Looking for people with experience with the Coral + LL3, mostly asking whether the FPS usable and data consistent and usable. If there’s anything else which is notable about your experience with the Coral that would be great as well.
iirc the provided note pipeline runs at about 17 fps, which is good enough for auto lineup if you do some trig to find the field position of the note and close loop on odometry. Not really good enough for close looping on the raw camera readings, especially for a turning based lineup. Also, depending on the camera mount angle you might have issues with not getting enough frames to align with while driving very fast. We ended up driving at half speed while auto intaking for consistency.
Note detection was wonderful- very precise and the framerate we got was decent (15-30 fps, if I remember right). However, we ran into a problem where the entire device would frequently restart, disabling the ML pipeline on reboot. So, it was unusable outside of a testing environment. We think it was static discharge, but we’re unsure- most reasonable isolation methods weren’t very effective for us, and the problem occurred with numerous combinations of Limelights, Corals, and sufficiently specced cables. I have seen other people mention the same issue online, and as far as I know no reliable solution has been found
I’d be curious to know the drop-off of the readings, if there was one for the pipeline.
We ran one for automatic note alignment and it actually worked too good a couple times. We had it set to take steering away from the driver to make sure he picked them up straight(he had a bad habbit of straffing accross the note which would make it jam in the intake) away we got stuck trying to pick up a note that had passed through the amp and would lie there on the other side of the lexan wall if the human player didn’t move it.
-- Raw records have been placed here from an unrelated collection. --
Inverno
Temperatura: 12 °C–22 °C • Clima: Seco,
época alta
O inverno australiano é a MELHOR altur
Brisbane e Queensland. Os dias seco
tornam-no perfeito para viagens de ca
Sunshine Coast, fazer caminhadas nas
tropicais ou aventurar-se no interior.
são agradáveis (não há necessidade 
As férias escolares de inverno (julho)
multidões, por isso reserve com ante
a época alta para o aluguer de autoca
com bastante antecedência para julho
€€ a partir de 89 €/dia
what do you mean by drop-off?
For 2928, we ran note detection for intaking in both autonomous and teleop throughout the entire season. It wasn’t anything complicated, but whenever the intake button was held, it would strafe the robot to stay lined up with the note. This helped a lot when the note was not visible by the driver. It’s been a while, but i think the framerate was in the ballpark of 30 fps which was more than usable for us.
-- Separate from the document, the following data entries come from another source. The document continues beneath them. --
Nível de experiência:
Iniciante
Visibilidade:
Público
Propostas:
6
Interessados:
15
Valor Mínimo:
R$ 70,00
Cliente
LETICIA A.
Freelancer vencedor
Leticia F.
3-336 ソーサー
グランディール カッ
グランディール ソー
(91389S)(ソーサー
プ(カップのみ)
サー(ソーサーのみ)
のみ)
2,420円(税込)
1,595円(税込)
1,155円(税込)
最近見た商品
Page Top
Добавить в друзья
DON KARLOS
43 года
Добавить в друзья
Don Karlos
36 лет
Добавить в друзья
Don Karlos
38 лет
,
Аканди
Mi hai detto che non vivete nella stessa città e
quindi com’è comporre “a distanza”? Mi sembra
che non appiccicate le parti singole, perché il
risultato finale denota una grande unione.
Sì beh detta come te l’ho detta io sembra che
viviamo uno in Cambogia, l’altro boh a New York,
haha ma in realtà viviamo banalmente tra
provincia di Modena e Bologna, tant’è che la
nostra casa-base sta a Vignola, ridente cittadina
We had a few instances where the coral would momentarily disconnect from a collision (probably should have hot glued the connector), causing the pipeline to revert back to retroreflective, but that was resolved in update 2024.6.
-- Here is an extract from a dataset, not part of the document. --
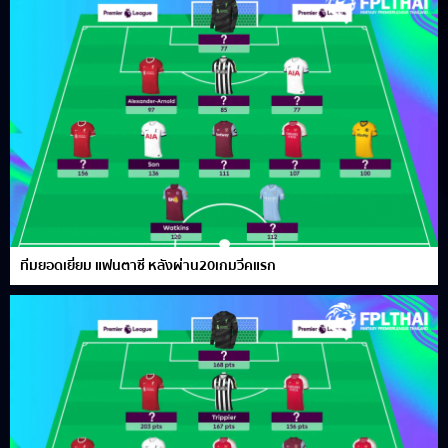
ทีมยอดเยี่ยม แฟนตาซี หลังผ่าน20เกมวีคแรก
We used the model provided by limelight which very robust at all of our venues, even with the uneven lighting at DCMP. I’ve also trained my own model in the offseason based on limelight’s guide and a random dataset I found online, and it only took a few hours to have facial detection up and running.
Here is an example on red side where it helped us find a note that was bumped out of position.
987 also used it extensively, which helped recover auto when there were collision on the center line. It was also used to pick up a note dropped at the start of auto.
4476 also used the raw values of the LL3+ with coral in basically the same way as others described.
Took raw tx values, centered the robot by converting field relative joystick inputs to robot centric, and only allowing the robot to move in directions where the intake is centered on the note. We only implemented this for championships, and then more recently stemley cup event where it ran while intaking. Code here.
We also used it similarly in auto for picking up dropped notes/notes that had been nudged/moved. We used it in autos like this.
2056 I believe used LL on color detection, not with coral for higher FPS, though personally I don’t think the FPS was a limiting factor for our use case and we were very satisfied with the performance and would use it again for similar use cases.
We also had reversion issues with pipeline in testing, which luckily never happened during a match, and pit checks made sure the pipeline settings were not reverted.
As in diminished accuracy and precision over distance, seems to be mostly answered by the other posters as well though lol.
we had a fairly low mount angle to assist intakimg right until the note was under the bumper, so we didnt have much distance to see any loss of accuracy over distance. the main issue we had was the latency while turning, had to lock the robot heading while running auto intake
We managed to find an incredible model which allowed us to run at the max fps at all resolutions. I truly have no idea how it is this good so if anyone has an idea I’d love to know.
After that you drive robot oriented at tx angle with a PID controller on ty for the speed and a PID controller on tx for the rotation.